In Vivo Toxicity Assessment Services

We provide comprehensive in vivo toxicology services to rigorously evaluate the safety profiles of novel therapeutic candidates intended for the treatment of iron overload. Understanding the potential toxicity of the candidate is paramount in the drug development pipeline, ensuring patient safety and regulatory compliance. Our state-of-the-art facilities and experienced scientific team are equipped to conduct a wide array of studies to identify and characterize potential adverse effects.

Our service portfolio encompasses a diverse range of established animal models to assess various aspects of toxicity. These models include, but are not limited to:

Acute and Chronic Toxicity Studies

Rodent Models: We utilize multiple rat strains (e.g., Sprague Dawley, Wistar) and mouse strains (e.g., C57BL/6, HRN, generic Mus musculus) to investigate both acute (single-dose) and chronic (repeated-dose) systemic toxicity. Endpoints for these studies primarily include mortality, as well as a range of adverse event observations.

Non-Rodent Models: Studies in Caenorhabditis elegans (various strains including CB1370, DR1309, N2, RB2603, RB668, TJ1060) are available for initial acute toxicity screening, focusing on lethality as a primary outcome.

Primate Models: For higher-order translational relevance, we offer acute and chronic toxicity evaluations in non-human primates, including Macaca fascicularis (Cynomolgus monkey) and Callithrix jacchus (marmoset monkey), with death as a key endpoint. Specialized models, such as streptozotocin-induced pancreatic islet xenografts in Cynomolgus monkeys, are also available to assess toxicity in specific disease contexts.
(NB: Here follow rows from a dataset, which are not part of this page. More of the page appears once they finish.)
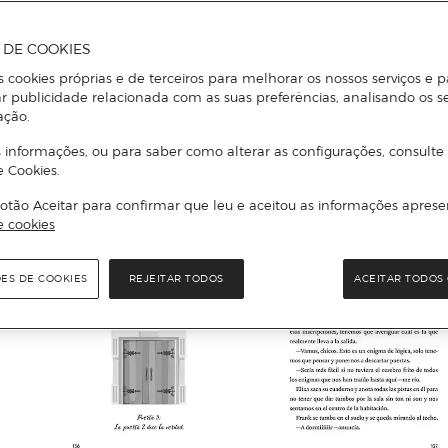
A DE COOKIES
s cookies próprias e de terceiros para melhorar os nossos serviços e p
r publicidade relacionada com as suas preferências, analisando os s
ação.
 informações, ou para saber como alterar as configurações, consulte
e Cookies.
otão Aceitar para confirmar que leu e aceitou as informações aprese
e cookies
ÕES DE COOKIES
REJEITAR TODOS
ACEITAR TODOS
Specific Organ and Systemic Toxicity Assessments

Hepatotoxicity: We offer assessments for anxiety (zebrafish, Sprague Dawley rat), sedation (Sprague Dawley rat), stereotypy (Sprague Dawley rat), and neuromuscular blockade (Rhesus monkey).

Metabolic Adverse Events: Studies to detect glucosuria are conducted in Sprague Dawley rats.

Drug Addiction Risk: Morphine-induced drug addiction potential can be evaluated in C57BL/6 mice.

Hyperactivity: Assessments for hyperactivity are available in Sprague Dawley rats.

By employing a comprehensive suite of in vivo models, we aim to provide a thorough characterization of the toxicological risks associated with your novel iron overload drug candidates. Our detailed reports will support critical decision-making throughout the preclinical development process, facilitating the progression of the safest and most efficacious compounds towards clinical investigation.